**What to work on**
What lines below mention the word "think"? Copy each one.

**Record set**

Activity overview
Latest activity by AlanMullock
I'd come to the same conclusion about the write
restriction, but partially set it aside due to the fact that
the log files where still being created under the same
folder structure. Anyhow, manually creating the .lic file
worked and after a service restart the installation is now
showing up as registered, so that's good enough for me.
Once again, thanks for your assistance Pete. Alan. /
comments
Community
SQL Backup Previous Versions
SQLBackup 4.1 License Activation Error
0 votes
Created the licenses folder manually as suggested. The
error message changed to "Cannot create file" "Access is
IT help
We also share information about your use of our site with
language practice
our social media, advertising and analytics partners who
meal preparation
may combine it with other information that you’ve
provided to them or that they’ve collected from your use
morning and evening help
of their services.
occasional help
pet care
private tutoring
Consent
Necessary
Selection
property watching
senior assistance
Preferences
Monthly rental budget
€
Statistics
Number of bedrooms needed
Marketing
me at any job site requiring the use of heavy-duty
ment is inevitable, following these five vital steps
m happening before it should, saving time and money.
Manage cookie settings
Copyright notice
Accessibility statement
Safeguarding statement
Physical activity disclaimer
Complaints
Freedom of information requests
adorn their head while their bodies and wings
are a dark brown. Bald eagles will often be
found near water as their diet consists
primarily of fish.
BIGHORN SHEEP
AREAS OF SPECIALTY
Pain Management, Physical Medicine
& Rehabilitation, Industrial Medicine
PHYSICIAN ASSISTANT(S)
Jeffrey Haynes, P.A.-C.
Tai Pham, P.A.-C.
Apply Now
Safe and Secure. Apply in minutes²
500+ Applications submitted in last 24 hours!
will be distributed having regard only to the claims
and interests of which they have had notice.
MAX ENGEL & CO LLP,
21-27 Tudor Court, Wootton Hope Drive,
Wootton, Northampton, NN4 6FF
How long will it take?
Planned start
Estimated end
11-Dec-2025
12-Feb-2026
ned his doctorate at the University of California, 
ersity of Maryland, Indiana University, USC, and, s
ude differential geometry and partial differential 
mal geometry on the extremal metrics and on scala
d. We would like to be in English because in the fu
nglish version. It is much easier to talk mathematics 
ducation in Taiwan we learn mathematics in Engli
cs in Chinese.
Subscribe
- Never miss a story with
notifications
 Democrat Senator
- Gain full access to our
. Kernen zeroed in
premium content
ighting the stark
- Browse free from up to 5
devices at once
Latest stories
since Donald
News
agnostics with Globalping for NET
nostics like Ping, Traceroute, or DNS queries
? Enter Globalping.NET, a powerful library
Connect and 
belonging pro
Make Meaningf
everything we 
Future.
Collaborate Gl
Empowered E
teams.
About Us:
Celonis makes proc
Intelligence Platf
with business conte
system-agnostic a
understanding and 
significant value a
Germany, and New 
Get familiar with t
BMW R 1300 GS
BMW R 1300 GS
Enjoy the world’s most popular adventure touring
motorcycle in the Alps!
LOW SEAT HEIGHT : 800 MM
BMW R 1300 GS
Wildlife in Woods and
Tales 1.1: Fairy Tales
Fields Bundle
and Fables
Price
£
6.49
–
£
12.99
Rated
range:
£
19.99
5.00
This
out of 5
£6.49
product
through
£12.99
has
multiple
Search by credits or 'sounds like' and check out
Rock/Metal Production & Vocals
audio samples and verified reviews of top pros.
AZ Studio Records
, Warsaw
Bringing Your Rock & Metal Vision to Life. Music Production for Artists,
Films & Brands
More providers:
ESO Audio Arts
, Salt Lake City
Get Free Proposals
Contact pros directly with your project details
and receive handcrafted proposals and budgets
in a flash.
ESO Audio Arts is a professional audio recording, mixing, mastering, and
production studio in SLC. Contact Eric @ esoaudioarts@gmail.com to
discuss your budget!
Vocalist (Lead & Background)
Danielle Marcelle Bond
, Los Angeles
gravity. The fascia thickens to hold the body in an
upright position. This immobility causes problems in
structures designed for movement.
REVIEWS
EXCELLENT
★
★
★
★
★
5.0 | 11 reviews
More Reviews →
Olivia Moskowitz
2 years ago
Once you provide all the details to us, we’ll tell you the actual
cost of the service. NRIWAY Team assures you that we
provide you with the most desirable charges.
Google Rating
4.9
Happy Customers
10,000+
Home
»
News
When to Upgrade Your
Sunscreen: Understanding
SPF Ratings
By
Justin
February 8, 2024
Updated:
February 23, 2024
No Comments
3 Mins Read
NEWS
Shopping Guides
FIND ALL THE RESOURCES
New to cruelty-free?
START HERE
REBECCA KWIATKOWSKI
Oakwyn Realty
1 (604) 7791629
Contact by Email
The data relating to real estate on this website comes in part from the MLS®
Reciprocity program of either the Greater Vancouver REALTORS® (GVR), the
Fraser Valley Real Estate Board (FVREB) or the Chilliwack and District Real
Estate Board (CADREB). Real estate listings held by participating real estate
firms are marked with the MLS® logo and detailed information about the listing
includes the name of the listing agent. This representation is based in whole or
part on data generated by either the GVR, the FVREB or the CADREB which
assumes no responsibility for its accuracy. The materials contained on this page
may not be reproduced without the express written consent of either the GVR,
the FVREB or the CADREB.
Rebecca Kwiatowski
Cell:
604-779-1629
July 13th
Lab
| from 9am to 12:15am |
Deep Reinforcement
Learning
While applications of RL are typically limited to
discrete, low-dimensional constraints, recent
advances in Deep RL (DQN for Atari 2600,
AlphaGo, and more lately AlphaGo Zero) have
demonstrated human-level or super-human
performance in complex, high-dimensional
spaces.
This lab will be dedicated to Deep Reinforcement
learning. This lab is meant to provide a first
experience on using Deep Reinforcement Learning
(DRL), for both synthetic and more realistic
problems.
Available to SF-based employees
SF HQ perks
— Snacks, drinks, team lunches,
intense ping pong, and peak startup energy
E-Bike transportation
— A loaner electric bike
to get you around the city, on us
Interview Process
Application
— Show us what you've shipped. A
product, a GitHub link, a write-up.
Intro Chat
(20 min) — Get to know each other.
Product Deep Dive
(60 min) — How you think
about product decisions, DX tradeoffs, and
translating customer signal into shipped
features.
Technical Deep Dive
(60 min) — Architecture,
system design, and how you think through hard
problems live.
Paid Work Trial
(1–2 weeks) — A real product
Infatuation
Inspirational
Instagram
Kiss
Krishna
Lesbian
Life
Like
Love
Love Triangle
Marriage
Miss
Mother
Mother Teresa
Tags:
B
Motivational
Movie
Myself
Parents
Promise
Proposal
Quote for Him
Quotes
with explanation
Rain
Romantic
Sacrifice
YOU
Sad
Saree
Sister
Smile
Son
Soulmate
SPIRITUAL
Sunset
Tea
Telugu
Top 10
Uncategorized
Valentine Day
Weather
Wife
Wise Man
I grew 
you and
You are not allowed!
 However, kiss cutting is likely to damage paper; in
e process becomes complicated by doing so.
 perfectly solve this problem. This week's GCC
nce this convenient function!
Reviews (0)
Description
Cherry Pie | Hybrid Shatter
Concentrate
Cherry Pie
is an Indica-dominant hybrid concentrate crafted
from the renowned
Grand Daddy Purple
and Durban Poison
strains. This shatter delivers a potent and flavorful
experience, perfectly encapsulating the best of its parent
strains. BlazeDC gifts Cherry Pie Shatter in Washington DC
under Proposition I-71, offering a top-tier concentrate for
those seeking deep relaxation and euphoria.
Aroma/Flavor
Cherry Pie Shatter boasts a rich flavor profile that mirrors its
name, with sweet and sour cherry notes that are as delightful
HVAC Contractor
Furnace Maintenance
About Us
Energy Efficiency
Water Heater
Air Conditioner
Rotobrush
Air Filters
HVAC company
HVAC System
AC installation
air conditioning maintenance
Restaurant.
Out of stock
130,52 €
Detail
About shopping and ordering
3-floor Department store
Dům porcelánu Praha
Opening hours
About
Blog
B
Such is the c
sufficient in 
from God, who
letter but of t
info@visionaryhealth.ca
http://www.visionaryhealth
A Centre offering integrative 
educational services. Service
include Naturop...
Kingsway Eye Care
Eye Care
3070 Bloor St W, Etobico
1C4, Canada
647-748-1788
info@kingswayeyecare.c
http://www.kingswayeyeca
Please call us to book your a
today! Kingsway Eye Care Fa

**Solution**
(60 min) — How you think
system design, and how you think through hard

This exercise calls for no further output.